Top of Data excerpts
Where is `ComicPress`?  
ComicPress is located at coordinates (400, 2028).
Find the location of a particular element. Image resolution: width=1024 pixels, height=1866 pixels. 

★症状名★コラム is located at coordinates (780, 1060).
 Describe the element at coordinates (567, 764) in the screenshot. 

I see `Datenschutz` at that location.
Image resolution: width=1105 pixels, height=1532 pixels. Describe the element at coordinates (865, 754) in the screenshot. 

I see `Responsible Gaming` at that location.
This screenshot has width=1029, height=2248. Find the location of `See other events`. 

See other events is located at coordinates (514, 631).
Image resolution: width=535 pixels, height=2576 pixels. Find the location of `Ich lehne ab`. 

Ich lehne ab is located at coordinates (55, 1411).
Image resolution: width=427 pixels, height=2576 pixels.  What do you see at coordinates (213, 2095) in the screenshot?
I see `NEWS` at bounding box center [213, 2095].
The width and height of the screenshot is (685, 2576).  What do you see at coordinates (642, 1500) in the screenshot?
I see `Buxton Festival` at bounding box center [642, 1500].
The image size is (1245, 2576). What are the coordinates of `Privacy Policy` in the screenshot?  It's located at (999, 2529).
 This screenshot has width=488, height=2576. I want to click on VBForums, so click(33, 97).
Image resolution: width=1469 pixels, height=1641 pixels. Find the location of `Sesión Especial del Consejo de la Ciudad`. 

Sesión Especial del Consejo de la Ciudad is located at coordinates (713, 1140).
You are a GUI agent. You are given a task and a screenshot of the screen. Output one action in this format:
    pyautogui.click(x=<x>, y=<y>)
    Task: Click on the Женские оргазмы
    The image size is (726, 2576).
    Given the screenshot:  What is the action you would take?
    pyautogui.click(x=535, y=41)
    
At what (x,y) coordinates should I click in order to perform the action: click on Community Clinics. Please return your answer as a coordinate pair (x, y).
Bottom of Data excerpts
Transcribe all of the lines in the records precisely.

Expected answer
Where is `ComicPress`?  
ComicPress is located at coordinates (400, 2028).
Find the location of a particular element. Image resolution: width=1024 pixels, height=1866 pixels. 

★症状名★コラム is located at coordinates (780, 1060).
 Describe the element at coordinates (567, 764) in the screenshot. 

I see `Datenschutz` at that location.
Image resolution: width=1105 pixels, height=1532 pixels. Describe the element at coordinates (865, 754) in the screenshot. 

I see `Responsible Gaming` at that location.
This screenshot has width=1029, height=2248. Find the location of `See other events`. 

See other events is located at coordinates (514, 631).
Image resolution: width=535 pixels, height=2576 pixels. Find the location of `Ich lehne ab`. 

Ich lehne ab is located at coordinates (55, 1411).
Image resolution: width=427 pixels, height=2576 pixels.  What do you see at coordinates (213, 2095) in the screenshot?
I see `NEWS` at bounding box center [213, 2095].
The width and height of the screenshot is (685, 2576).  What do you see at coordinates (642, 1500) in the screenshot?
I see `Buxton Festival` at bounding box center [642, 1500].
The image size is (1245, 2576). What are the coordinates of `Privacy Policy` in the screenshot?  It's located at (999, 2529).
 This screenshot has width=488, height=2576. I want to click on VBForums, so click(33, 97).
Image resolution: width=1469 pixels, height=1641 pixels. Find the location of `Sesión Especial del Consejo de la Ciudad`. 

Sesión Especial del Consejo de la Ciudad is located at coordinates (713, 1140).
You are a GUI agent. You are given a task and a screenshot of the screen. Output one action in this format:
    pyautogui.click(x=<x>, y=<y>)
    Task: Click on the Женские оргазмы
    The image size is (726, 2576).
    Given the screenshot:  What is the action you would take?
    pyautogui.click(x=535, y=41)
    
At what (x,y) coordinates should I click in order to perform the action: click on Community Clinics. Please return your answer as a coordinate pair (x, y).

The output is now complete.